* Record excerpts
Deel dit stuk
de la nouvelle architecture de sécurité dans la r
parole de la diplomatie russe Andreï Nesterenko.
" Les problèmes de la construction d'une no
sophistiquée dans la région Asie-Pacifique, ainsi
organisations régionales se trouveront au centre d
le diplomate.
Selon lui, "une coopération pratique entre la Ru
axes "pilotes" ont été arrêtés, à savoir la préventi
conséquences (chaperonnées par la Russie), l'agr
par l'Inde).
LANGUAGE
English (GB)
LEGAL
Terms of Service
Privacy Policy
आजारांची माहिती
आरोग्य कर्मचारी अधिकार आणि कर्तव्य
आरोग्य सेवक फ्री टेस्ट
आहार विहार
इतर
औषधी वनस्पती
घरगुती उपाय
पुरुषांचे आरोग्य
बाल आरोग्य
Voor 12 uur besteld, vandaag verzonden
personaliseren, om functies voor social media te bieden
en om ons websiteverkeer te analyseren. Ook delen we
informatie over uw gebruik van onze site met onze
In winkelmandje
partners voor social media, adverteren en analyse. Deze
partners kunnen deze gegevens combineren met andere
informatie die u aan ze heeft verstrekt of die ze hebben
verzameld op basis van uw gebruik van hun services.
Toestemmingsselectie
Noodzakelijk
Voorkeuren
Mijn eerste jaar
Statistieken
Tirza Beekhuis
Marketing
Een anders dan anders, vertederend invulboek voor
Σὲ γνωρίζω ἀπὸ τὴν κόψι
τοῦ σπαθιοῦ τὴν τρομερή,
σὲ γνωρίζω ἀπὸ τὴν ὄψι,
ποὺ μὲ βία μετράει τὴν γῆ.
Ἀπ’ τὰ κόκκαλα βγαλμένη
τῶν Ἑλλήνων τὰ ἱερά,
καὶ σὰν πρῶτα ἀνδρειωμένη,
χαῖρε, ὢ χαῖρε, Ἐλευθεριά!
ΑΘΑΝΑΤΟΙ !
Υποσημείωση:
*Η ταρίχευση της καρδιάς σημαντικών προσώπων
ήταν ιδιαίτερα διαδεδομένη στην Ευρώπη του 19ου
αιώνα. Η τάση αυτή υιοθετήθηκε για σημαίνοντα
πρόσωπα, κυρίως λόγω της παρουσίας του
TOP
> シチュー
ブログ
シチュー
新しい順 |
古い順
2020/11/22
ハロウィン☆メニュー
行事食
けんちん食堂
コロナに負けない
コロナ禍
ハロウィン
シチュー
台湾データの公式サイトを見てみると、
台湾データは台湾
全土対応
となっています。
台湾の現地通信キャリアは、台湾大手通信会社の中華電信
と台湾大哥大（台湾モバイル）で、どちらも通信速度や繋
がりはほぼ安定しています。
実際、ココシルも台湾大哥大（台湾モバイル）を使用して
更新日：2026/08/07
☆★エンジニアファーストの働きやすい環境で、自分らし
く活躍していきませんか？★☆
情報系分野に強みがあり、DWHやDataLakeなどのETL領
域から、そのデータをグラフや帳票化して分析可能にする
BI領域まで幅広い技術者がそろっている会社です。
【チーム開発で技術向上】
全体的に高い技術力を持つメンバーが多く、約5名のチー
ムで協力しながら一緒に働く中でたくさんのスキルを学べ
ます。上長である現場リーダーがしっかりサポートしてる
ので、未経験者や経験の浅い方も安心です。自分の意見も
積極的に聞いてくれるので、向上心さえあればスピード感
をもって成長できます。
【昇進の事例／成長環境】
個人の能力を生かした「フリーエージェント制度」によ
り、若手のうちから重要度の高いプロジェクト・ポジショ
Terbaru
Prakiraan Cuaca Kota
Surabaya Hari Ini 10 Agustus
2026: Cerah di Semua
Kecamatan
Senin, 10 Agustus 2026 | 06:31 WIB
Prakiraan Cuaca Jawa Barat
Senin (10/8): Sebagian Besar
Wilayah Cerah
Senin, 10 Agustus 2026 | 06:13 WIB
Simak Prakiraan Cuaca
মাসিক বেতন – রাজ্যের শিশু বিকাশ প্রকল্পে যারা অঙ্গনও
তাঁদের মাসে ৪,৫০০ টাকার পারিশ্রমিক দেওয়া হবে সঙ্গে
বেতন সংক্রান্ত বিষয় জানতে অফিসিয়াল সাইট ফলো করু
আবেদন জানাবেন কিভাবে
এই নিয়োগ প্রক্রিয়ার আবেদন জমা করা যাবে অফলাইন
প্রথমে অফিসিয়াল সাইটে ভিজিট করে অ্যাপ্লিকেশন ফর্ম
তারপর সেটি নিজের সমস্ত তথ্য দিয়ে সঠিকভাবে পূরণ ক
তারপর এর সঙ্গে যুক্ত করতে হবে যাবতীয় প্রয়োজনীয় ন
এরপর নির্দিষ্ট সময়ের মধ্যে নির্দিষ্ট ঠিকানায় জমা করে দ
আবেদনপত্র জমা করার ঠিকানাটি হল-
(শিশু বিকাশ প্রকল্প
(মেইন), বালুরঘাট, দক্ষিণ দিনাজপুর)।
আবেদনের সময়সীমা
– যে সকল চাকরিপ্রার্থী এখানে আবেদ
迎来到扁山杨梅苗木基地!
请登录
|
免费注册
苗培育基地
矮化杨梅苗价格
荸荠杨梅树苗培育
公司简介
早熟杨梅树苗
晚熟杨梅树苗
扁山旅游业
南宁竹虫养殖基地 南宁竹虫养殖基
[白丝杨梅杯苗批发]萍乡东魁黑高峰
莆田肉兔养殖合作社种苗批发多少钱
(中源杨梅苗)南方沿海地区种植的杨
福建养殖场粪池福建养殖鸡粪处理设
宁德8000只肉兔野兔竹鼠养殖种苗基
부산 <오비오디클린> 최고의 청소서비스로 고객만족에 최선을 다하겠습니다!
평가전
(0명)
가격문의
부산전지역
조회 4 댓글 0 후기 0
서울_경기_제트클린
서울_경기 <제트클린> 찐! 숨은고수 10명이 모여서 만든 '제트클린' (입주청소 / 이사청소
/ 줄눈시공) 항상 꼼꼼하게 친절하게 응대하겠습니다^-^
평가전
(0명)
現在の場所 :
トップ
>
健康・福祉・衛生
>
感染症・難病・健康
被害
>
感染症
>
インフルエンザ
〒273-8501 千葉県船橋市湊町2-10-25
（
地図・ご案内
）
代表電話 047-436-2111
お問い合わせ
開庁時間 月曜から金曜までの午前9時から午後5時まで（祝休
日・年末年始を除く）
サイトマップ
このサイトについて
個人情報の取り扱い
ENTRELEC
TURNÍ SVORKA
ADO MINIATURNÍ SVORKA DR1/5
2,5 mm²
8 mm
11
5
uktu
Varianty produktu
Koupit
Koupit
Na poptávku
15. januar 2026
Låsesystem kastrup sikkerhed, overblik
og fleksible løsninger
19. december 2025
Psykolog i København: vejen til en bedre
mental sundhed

* Exercise directions
Starting at the line with "Prakiraan Cuaca Jawa Barat", copy every line down to the last one above, exactly as written and with nothing else.

* Output below
Prakiraan Cuaca Jawa Barat
Senin (10/8): Sebagian Besar
Wilayah Cerah
Senin, 10 Agustus 2026 | 06:13 WIB
Simak Prakiraan Cuaca
মাসিক বেতন – রাজ্যের শিশু বিকাশ প্রকল্পে যারা অঙ্গনও
তাঁদের মাসে ৪,৫০০ টাকার পারিশ্রমিক দেওয়া হবে সঙ্গে
বেতন সংক্রান্ত বিষয় জানতে অফিসিয়াল সাইট ফলো করু
আবেদন জানাবেন কিভাবে
এই নিয়োগ প্রক্রিয়ার আবেদন জমা করা যাবে অফলাইন
প্রথমে অফিসিয়াল সাইটে ভিজিট করে অ্যাপ্লিকেশন ফর্ম
তারপর সেটি নিজের সমস্ত তথ্য দিয়ে সঠিকভাবে পূরণ ক
তারপর এর সঙ্গে যুক্ত করতে হবে যাবতীয় প্রয়োজনীয় ন
এরপর নির্দিষ্ট সময়ের মধ্যে নির্দিষ্ট ঠিকানায় জমা করে দ
আবেদনপত্র জমা করার ঠিকানাটি হল-
(শিশু বিকাশ প্রকল্প
(মেইন), বালুরঘাট, দক্ষিণ দিনাজপুর)।
আবেদনের সময়সীমা
– যে সকল চাকরিপ্রার্থী এখানে আবেদ
迎来到扁山杨梅苗木基地!
请登录
|
免费注册
苗培育基地
矮化杨梅苗价格
荸荠杨梅树苗培育
公司简介
早熟杨梅树苗
晚熟杨梅树苗
扁山旅游业
南宁竹虫养殖基地 南宁竹虫养殖基
[白丝杨梅杯苗批发]萍乡东魁黑高峰
莆田肉兔养殖合作社种苗批发多少钱
(中源杨梅苗)南方沿海地区种植的杨
福建养殖场粪池福建养殖鸡粪处理设
宁德8000只肉兔野兔竹鼠养殖种苗基
부산 <오비오디클린> 최고의 청소서비스로 고객만족에 최선을 다하겠습니다!
평가전
(0명)
가격문의
부산전지역
조회 4 댓글 0 후기 0
서울_경기_제트클린
서울_경기 <제트클린> 찐! 숨은고수 10명이 모여서 만든 '제트클린' (입주청소 / 이사청소
/ 줄눈시공) 항상 꼼꼼하게 친절하게 응대하겠습니다^-^
평가전
(0명)
現在の場所 :
トップ
>
健康・福祉・衛生
>
感染症・難病・健康
被害
>
感染症
>
インフルエンザ
〒273-8501 千葉県船橋市湊町2-10-25
（
地図・ご案内
）
代表電話 047-436-2111
お問い合わせ
開庁時間 月曜から金曜までの午前9時から午後5時まで（祝休
日・年末年始を除く）
サイトマップ
このサイトについて
個人情報の取り扱い
ENTRELEC
TURNÍ SVORKA
ADO MINIATURNÍ SVORKA DR1/5
2,5 mm²
8 mm
11
5
uktu
Varianty produktu
Koupit
Koupit
Na poptávku
15. januar 2026
Låsesystem kastrup sikkerhed, overblik
og fleksible løsninger
19. december 2025
Psykolog i København: vejen til en bedre
mental sundhed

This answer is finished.